Newmark Theatre – 1111 SW Broadway, Portland
Emcee – Colson Whitehead
Colson Whitehead is the author, most recently, of Sag Harbor, his first “autobiographical” novel. Whitehead is also the author of three previous novels The Intuitionist, John Henry Days, which was a finalist for the National Book Critic Circle Award and the Pulitzer Prize, and Apex Hides the Hurt, as well as a collection of essays, The Colossus of New York. He received a 2002 MacArthur “genius grant,” and the judges called him “a bold experimental writer whose social and philosophical themes speak to the heart of American society.” Whitehead’s articles about music and television have appeared in The New York Times Magazine, Spin and Village Voice.”
Readers/Presenters
Aimee Bender
Matthew Dickman
Michael Dickman
Jim Shepard
Dorothy Allison
Steve Almond
Charles D’Ambrosio
Peter Rock
Ron Hansen
Lee Montgomery
Rob Spillman
Elissa Schappell
Win McCormack.
Individual Tickets:
-Prices: $12-$14
-Order Online at www.ticketmaster.com, call Ticketmaster at 503-224-4400, or at any Ticketmaster location
-Portland Center for the Performing Arts Box Office, SW Broadway and Main Street
Founded in 1999 by longtime Oregon publisher, Win McCormack, Tin House has for the past decade been a quiet force in the literary world, with its headquarters in the distinctive zinc-sided house in NW Portland. In its 40 issues it has been privileged to print some of our nation’s finest fiction writers and poets, such as Richard Ford, Denis Johnson, Deborah Eisenberg, Billy Collins, Frank Bidart and Matthea Harvey. From its conception, too, it has been devoted to discovering the next generation of talent, like Portland’s own darling poets, Michael and Matthew Dickman.

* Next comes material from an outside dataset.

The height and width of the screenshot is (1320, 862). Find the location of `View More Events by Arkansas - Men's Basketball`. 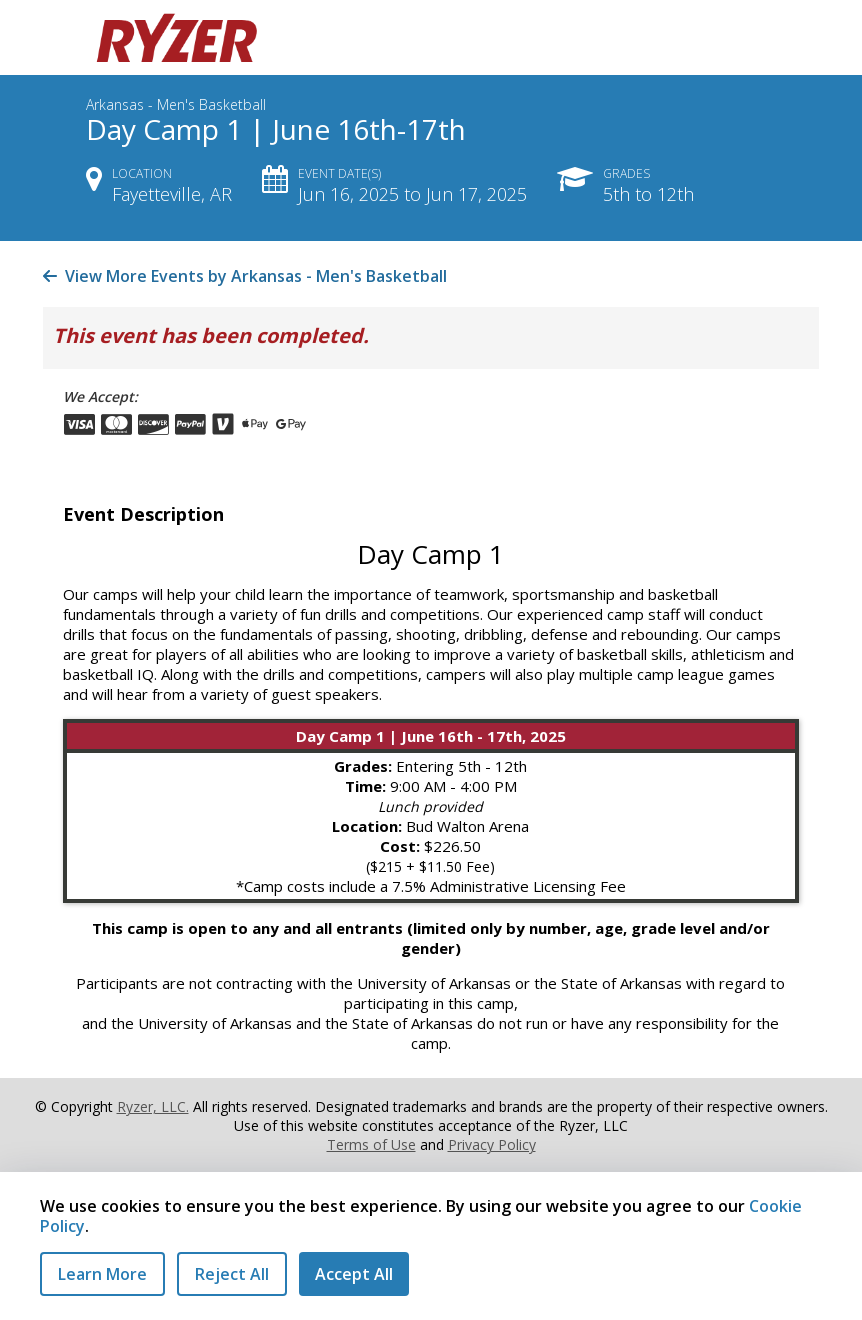

View More Events by Arkansas - Men's Basketball is located at coordinates (245, 276).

This event will celebrate Tin House’s 10th Anniversary by gathering some of this country’s most exciting established and emerging writers who’ve been published by the magazine in the past decade. With readings, personal anecdotes and short interviews, the night promises to be a snapshot of what the magazine offers in each of its issues, quality fiction and poetry with, most importantly, personality to spare.
Proceeds from this event will benefit WITS (Writers in the Schools), a program of Literary Arts.
About WITS (Writers in the Schools)
Established in 1996, WITS is a comprehensive program that cultivates young writers and supports Oregon authors through semester-long writing residencies in the Portland public high schools. WITS employs poets, fiction writers, essayists and playwrights to engage students in reading and writing across the curriculum.